6.                  One of the applications made was of SPMLIL, for 1,91,200 debentures (8% of the issue size). However, as per the Letter of Offer for the rights issue of SPML dated 19th September, 1995, under the head "Financial/ other interest of Group Companies as on 31st March, 1995”, SPMLIL was shown to be holding only 7500 shares of SPML; and on this holding, they were entitled for only 3000 debentures of SPML. Thus, it appeared that they had applied for debentures in excess of their entitlement.

7.                  SEBI carried out preliminary investigations and based on the preliminary investigation report; vide its order dated June 8, 1999, ordered the case for formal investigation. Upon the completion of the same, it was revealed that –

i.         The rights issue did not actually receive genuine minimum subscription of 90% of the issue ;

ii.       There was an active involvement of SPML and its directors/ associates in creating an illusion that the rights issue of SPML had genuinely received mandatory minimum subscription of 90%;

iii.      a major part of the subscription to the rights had been brought in after the closure of the issue by way of applications from the associates of SPML, including SPMLIL, in order to show 90% subscription;

iv.     the issuance of advertisement for giving additional disclosures, as directed by SEBI,  had been willfully delayed by SPML;

v.       SPML accepted applications directly and later lodged them with the bankers to the issue;

vi.     SPML accepted applications accompanied by outstation cheques, which was not in accordance with the terms of the letter of offer;

vii.    SPML had directly or indirectly funded the subscription to the issue by Sethi family, Zoom Industrial Services Ltd., SPMLIL etc.;

viii.  SPML had advanced certain sums of monies through various entities to an entity, M/s Raj Investments, for the purpose of creating illusory volumes and trading in the scrip of SPML with a view to ensure successful subscription to the rights issue.

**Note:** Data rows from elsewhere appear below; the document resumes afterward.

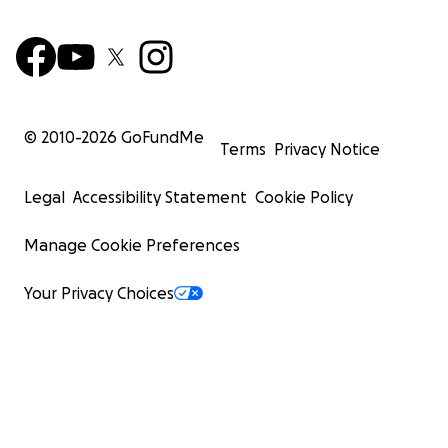
© 2010-
2026
GoFundMe
Terms
Privacy Notice
Legal
Accessibility Statement
Cookie Policy
Manage Cookie Preferences
Your Privacy Choices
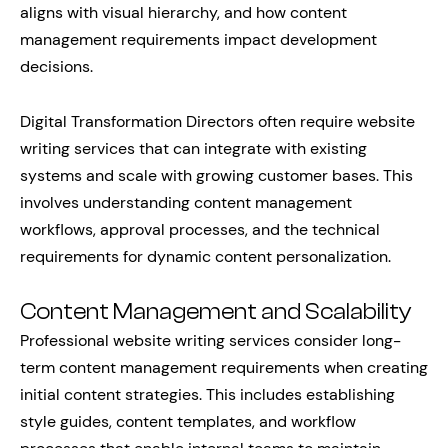
aligns with visual hierarchy, and how content
management requirements impact development
decisions.
Digital Transformation Directors often require website
writing services that can integrate with existing
systems and scale with growing customer bases. This
involves understanding content management
workflows, approval processes, and the technical
requirements for dynamic content personalization.
Content Management and Scalability
Professional website writing services consider long-
term content management requirements when creating
initial content strategies. This includes establishing
style guides, content templates, and workflow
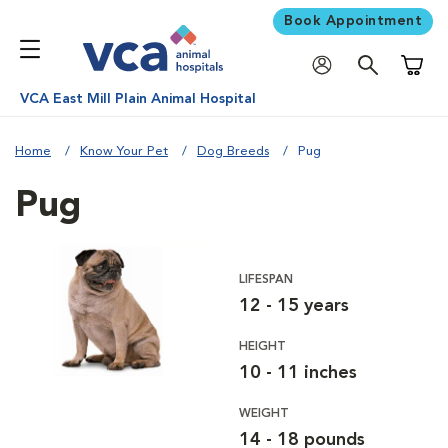
Book Appointment
Shoppi
VCA East Mill Plain Animal Hospital
Home
Know Your Pet
Dog Breeds
Pug
Pug
LIFESPAN
12 - 15 years
HEIGHT
10 - 11 inches
WEIGHT
14 - 18 pounds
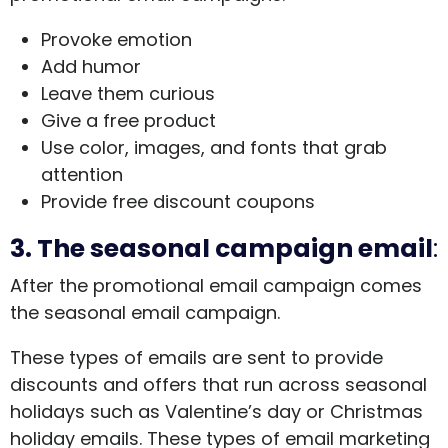
Provoke emotion
Add humor
Leave them curious
Give a free product
Use color, images, and fonts that grab
attention
Provide free discount coupons
3.
The seasonal campaign email
:
After the promotional email campaign comes
the seasonal email campaign.
These types of emails are sent to provide
discounts and offers that run across seasonal
holidays such as Valentine’s day or Christmas
holiday emails. These types of email marketing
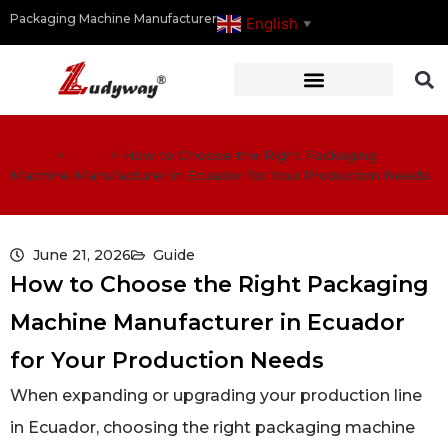
Packaging Machine Manufacturer
English
▼
Home
>
Guide
>
How to Choose the Right Packaging
Machine Manufacturer in Ecuador for Your Production Needs
June 21, 2026
Guide
How to Choose the Right Packaging
Machine Manufacturer in Ecuador
for Your Production Needs
When expanding or upgrading your production line
in Ecuador, choosing the right packaging machine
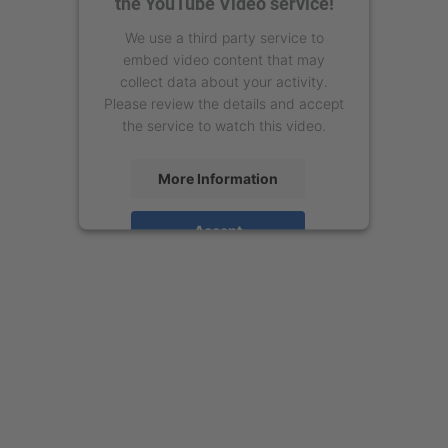
the YouTube Video service!
We use a third party service to
embed video content that may
collect data about your activity.
Please review the details and accept
the service to watch this video.
More Information
Accept
powered by
Usercentrics Consent
Management Platform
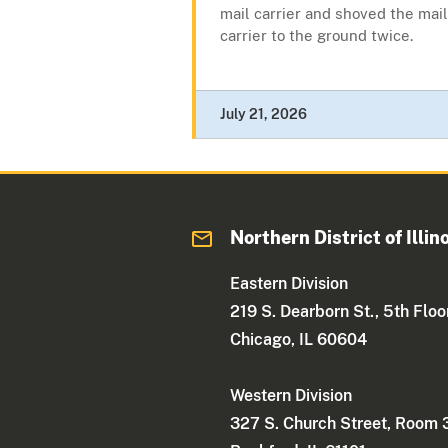
mail carrier and shoved the mail
carrier to the ground twice.
July 21, 2026
Northern District of Illin
Eastern Division
219 S. Dearborn St., 5th Floo
Chicago, IL 60604
Western Division
327 S. Church Street, Room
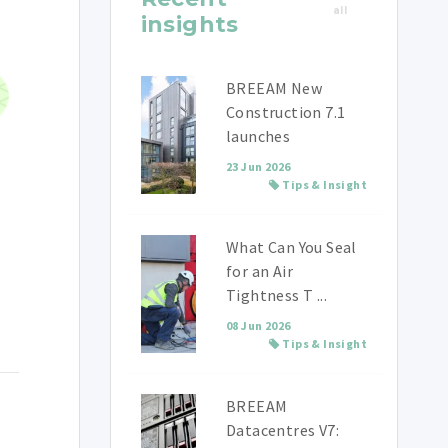
all
insights
BREEAM New
Construction 7.1
launches
23 Jun 2026
Tips & Insight
What Can You Seal
for an Air
Tightness T ...
08 Jun 2026
Tips & Insight
BREEAM
Datacentres V7:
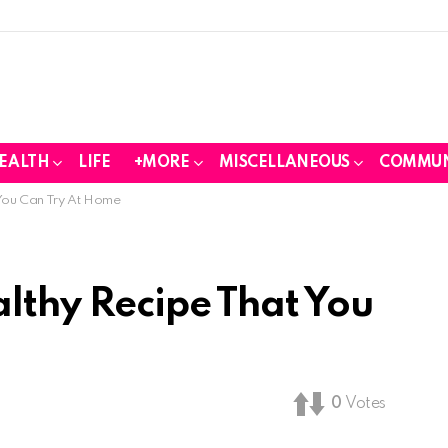
EALTH
LIFE
+MORE
MISCELLANEOUS
COMMUN
 You Can Try At Home
althy Recipe That You
0
Votes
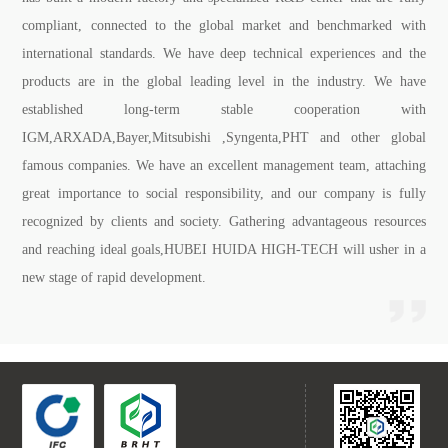
compliant, connected to the global market and benchmarked with
international standards. We have deep technical experiences and the
products are in the global leading level in the industry. We have
established long-term stable cooperation with
IGM,ARXADA,Bayer,Mitsubishi ,Syngenta,PHT and other global
famous companies. We have an excellent management team, attaching
great importance to social responsibility, and our company is fully
recognized by clients and society. Gathering advantageous resources
and reaching ideal goals,HUBEI HUIDA HIGH-TECH will usher in a
new stage of rapid development.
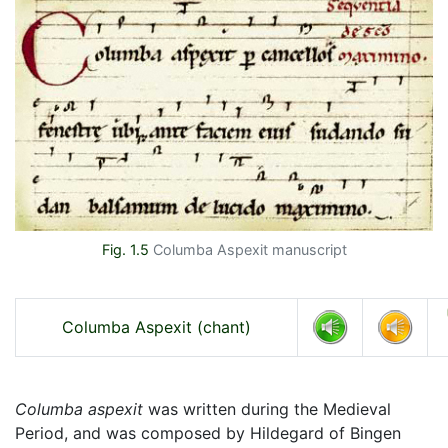
Fig. 1.5
Columba Aspexit manuscript
Columba Aspexit (chant)
Columba aspexit
was written during the Medieval
Period, and was composed by Hildegard of Bingen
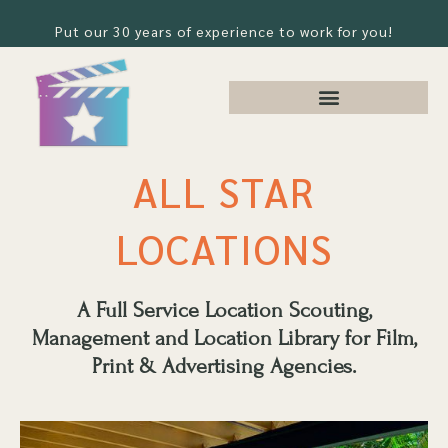
Put our 30 years of experience to work for you!
ALL STAR
LOCATIONS
A Full Service Location Scouting,
Management and Location Library for Film,
Print & Advertising Agencies.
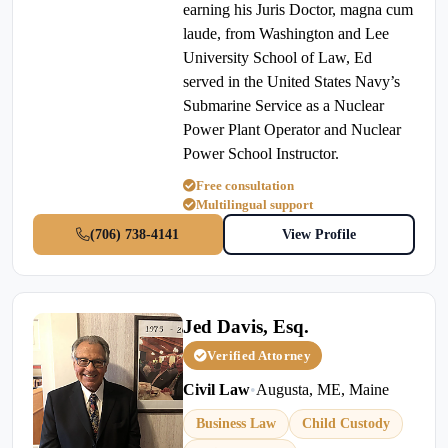
earning his Juris Doctor, magna cum
laude, from Washington and Lee
University School of Law, Ed
served in the United States Navy’s
Submarine Service as a Nuclear
Power Plant Operator and Nuclear
Power School Instructor.
Free consultation
Multilingual support
(706) 738-4141
View Profile
Jed Davis, Esq.
Verified Attorney
Civil Law
•
Augusta, ME, Maine
Business Law
Child Custody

8. In view of these findings of investigation, SEBI issued a notice dated August 30, 2002 to SPMLIL as well as SPML and its directors, asking them to show cause as to why appropriate directions should not be issued against them under section 11B of SEBI Act, 1992 (hereinafter referred to as ‘the Act’) read with Regulations 11 & 12 of Securities and Exchange Board of India (Prohibition of Fraudulent and Unfair Trade Practices relating to the Securities Markets) Regulations, 1995 (hereinafter referred to as ‘FUTP Regulations’) and Securities and Exchange Board of India (Disclosure and Investor Protection) Guidelines.

9. As against SPMLIL, it was alleged that SPMLIL had applied for the rights issue after being funded for the same by SPML itself, the monies having been routed through Subhash Capital City Limited, another associate of SPML.

 

10. SPMLIL had applied vide composite application Form No.26 for 1,91,200 debentures, which was found to be in excess of their entitlement. Upon investigation, it was revealed that the concerned bank account did not have funds to support such an application and the cheque no. 093817, deposited along with the application of SPMLIL was dishonoured. The said cheque was subsequently re-presented on 27.11.1995, after necessary funds had been arranged in the concerned account. These funds were found to have been arranged by their associate Subhash Capital City Limited (in turn funded by SPML) and the same was done so to ensure 90% subscription. SPMLIL and the said entities were directed to reply to the said notice within 21 days of the receipt thereof and it was also indicated that if they failed to furnish their reply within the stipulated time, it would be presumed that they had nothing to say in the matter and SEBI would be free to take such action as deemed fit.

 

11. In reply, to the same, Shri Subhash Sethi, Vice Chairman & Managing Director, SPML, vide his letter dated January 07, 2003, on behalf of SPMLIL, SPML and its directors, denied all the allegations leveled against them as regards any irregularity in the rights issue subscription, made through various complaints. With reference to the allegations made against SPMLIL, it was submitted that although it had applied for debentures and the cheque presented by it was dis-honoured, the same cheque had not been re-presented. Instead a different cheque was issued by a different party namely, Subhash Capital City Limited, in favour of SPML, for allotment of debentures. It was stated that there was no evidence of payment made by Subhash Capital City Limited to SPMLIL for the purpose of acquisition of the said shares and the cheque of Subhash Capital City Limited and their application was before the closure of the issue.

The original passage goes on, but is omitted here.